:: PROBLEM DESCRIPTION ::
Within the entries below, the lines from the one with "Auburn Hills, Michigan 48326" through the one with "#vintagesideshow" are to be set down exactly, both ends kept.

:: INPUT MATERIAL ::
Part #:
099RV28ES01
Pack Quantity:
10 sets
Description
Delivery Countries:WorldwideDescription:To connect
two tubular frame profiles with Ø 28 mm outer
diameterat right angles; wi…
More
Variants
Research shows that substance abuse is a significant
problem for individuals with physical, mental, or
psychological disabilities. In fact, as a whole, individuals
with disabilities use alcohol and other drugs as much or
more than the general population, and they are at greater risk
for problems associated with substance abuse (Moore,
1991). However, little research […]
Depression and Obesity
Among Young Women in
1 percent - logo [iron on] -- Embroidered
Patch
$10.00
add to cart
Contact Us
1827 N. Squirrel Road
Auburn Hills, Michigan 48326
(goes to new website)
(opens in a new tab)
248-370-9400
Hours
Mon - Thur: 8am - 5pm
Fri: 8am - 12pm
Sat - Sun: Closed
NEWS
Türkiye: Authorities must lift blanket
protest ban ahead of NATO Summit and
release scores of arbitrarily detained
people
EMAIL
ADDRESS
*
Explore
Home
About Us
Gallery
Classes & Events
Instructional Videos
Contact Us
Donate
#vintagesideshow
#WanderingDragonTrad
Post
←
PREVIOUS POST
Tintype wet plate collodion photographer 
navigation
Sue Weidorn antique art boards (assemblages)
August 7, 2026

:: WRITTEN ANSWER ::
Auburn Hills, Michigan 48326
(goes to new website)
(opens in a new tab)
248-370-9400
Hours
Mon - Thur: 8am - 5pm
Fri: 8am - 12pm
Sat - Sun: Closed
NEWS
Türkiye: Authorities must lift blanket
protest ban ahead of NATO Summit and
release scores of arbitrarily detained
people
EMAIL
ADDRESS
*
Explore
Home
About Us
Gallery
Classes & Events
Instructional Videos
Contact Us
Donate
#vintagesideshow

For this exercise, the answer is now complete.